(Data entries)
§ §

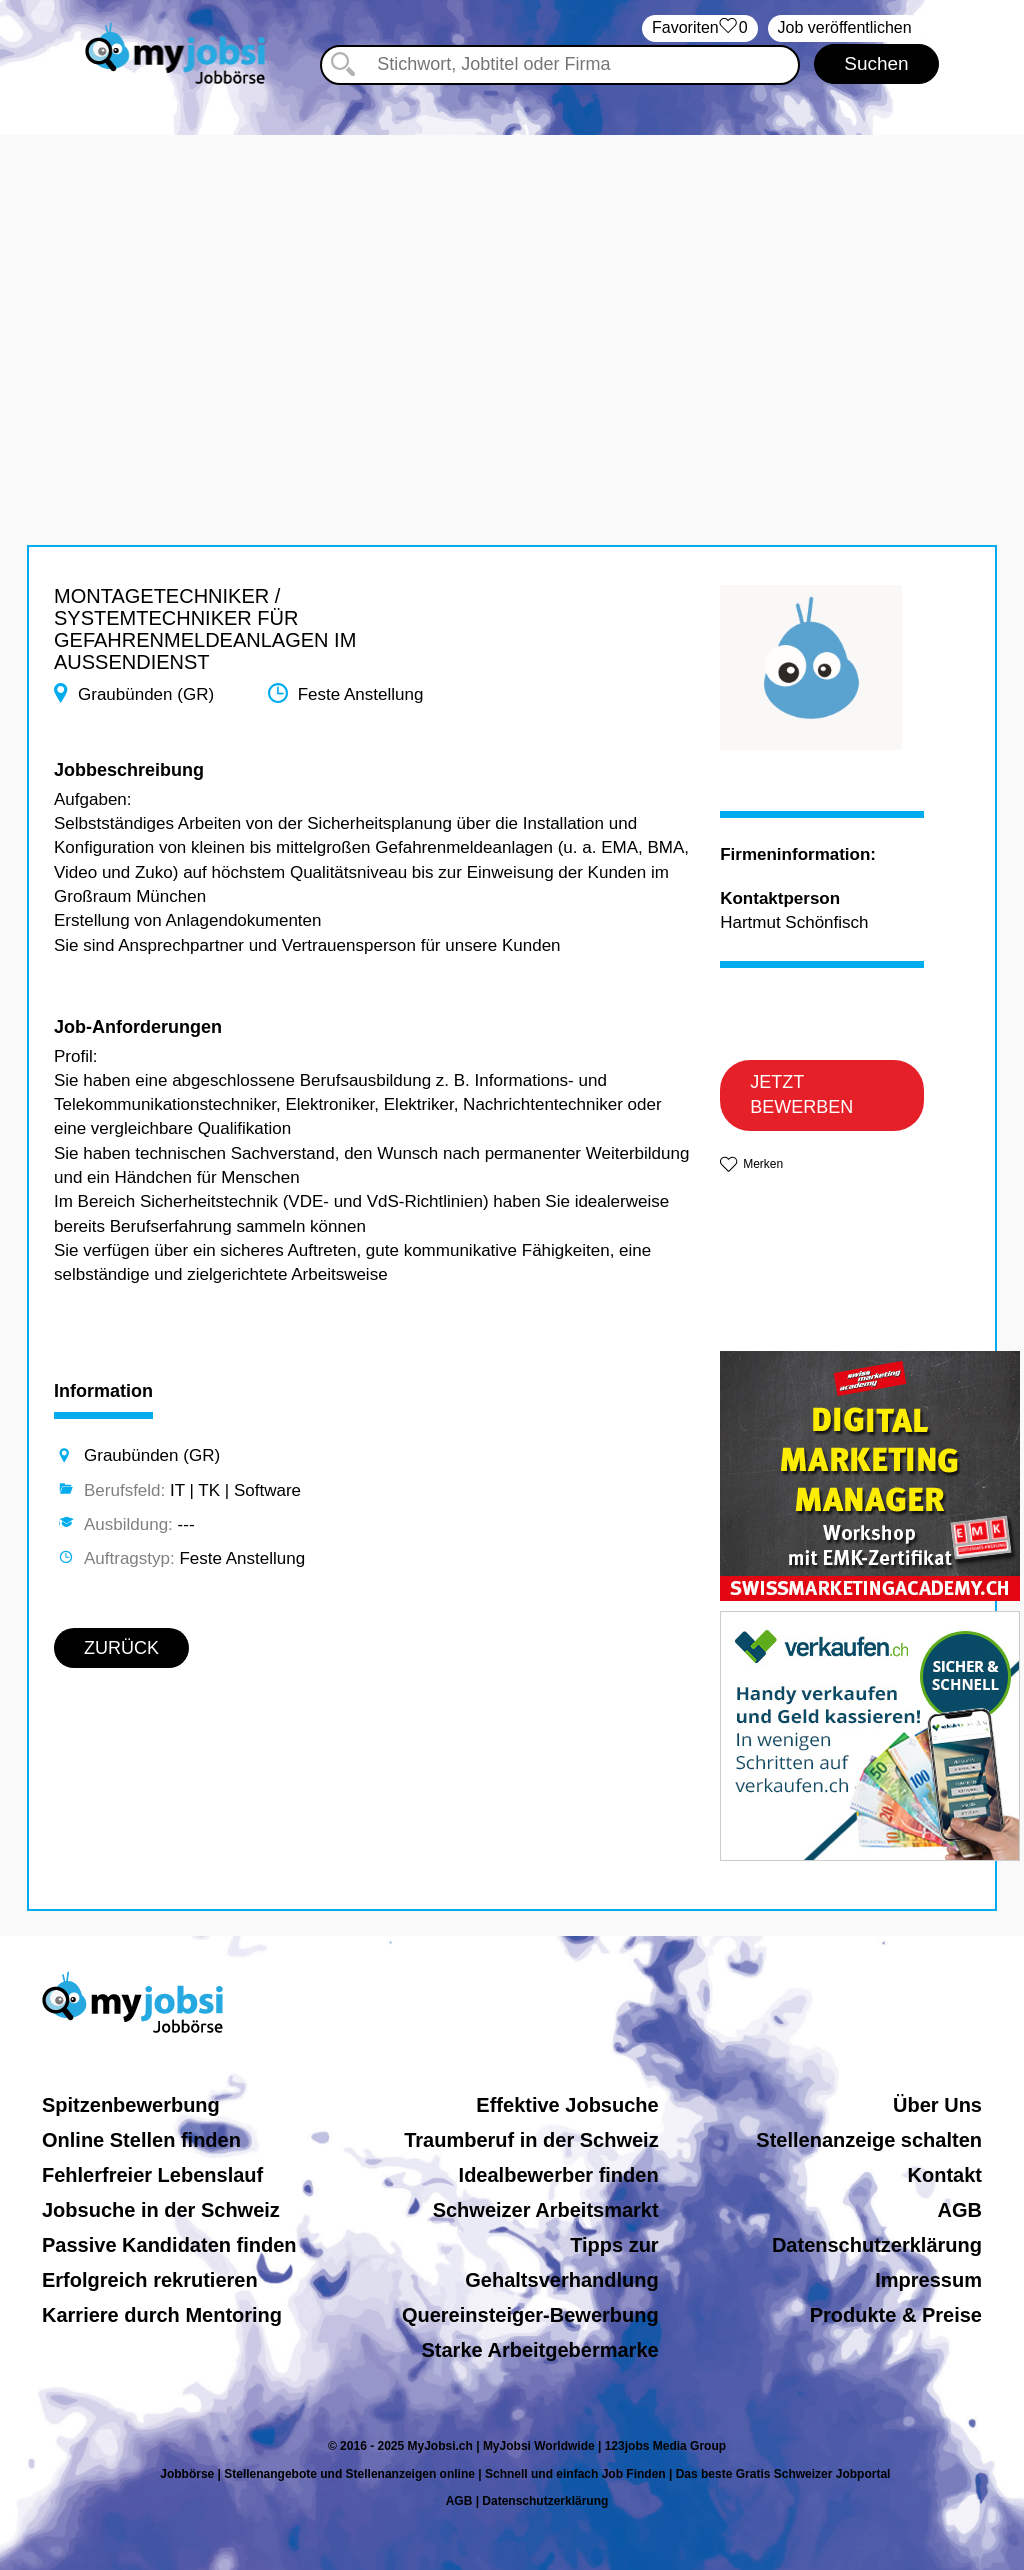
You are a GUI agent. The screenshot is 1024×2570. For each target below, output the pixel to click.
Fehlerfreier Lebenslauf (152, 2175)
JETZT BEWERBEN (801, 1095)
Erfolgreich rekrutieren (150, 2280)
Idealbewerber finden (559, 2175)
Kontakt (945, 2175)
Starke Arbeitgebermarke (540, 2350)
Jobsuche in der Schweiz (161, 2210)
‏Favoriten (700, 28)
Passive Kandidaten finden (169, 2245)
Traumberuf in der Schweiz (531, 2140)
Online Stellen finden (141, 2140)
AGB (960, 2210)
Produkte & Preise (896, 2315)
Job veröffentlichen (845, 27)
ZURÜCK (121, 1648)
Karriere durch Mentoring (162, 2315)
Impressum (928, 2280)
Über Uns (937, 2105)
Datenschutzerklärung (877, 2245)
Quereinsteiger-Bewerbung (530, 2315)
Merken (763, 1164)
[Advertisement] (512, 275)
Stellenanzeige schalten (869, 2140)
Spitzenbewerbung (131, 2105)
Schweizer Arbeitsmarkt (546, 2210)
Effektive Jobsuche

§ §

Exercise description: Please transcribe the entries exactly, omitting the images.

Answer box:
You are a GUI agent. The screenshot is 1024×2570. For each target below, output the pixel to click.
Fehlerfreier Lebenslauf (152, 2175)
JETZT BEWERBEN (801, 1095)
Erfolgreich rekrutieren (150, 2280)
Idealbewerber finden (559, 2175)
Kontakt (945, 2175)
Starke Arbeitgebermarke (540, 2350)
Jobsuche in der Schweiz (161, 2210)
‏Favoriten (700, 28)
Passive Kandidaten finden (169, 2245)
Traumberuf in der Schweiz (531, 2140)
Online Stellen finden (141, 2140)
AGB (960, 2210)
Produkte & Preise (896, 2315)
Job veröffentlichen (845, 27)
ZURÜCK (121, 1648)
Karriere durch Mentoring (162, 2315)
Impressum (928, 2280)
Über Uns (937, 2105)
Datenschutzerklärung (877, 2245)
Quereinsteiger-Bewerbung (530, 2315)
Merken (763, 1164)
[Advertisement] (512, 275)
Stellenanzeige schalten (869, 2140)
Spitzenbewerbung (131, 2105)
Schweizer Arbeitsmarkt (546, 2210)
Effektive Jobsuche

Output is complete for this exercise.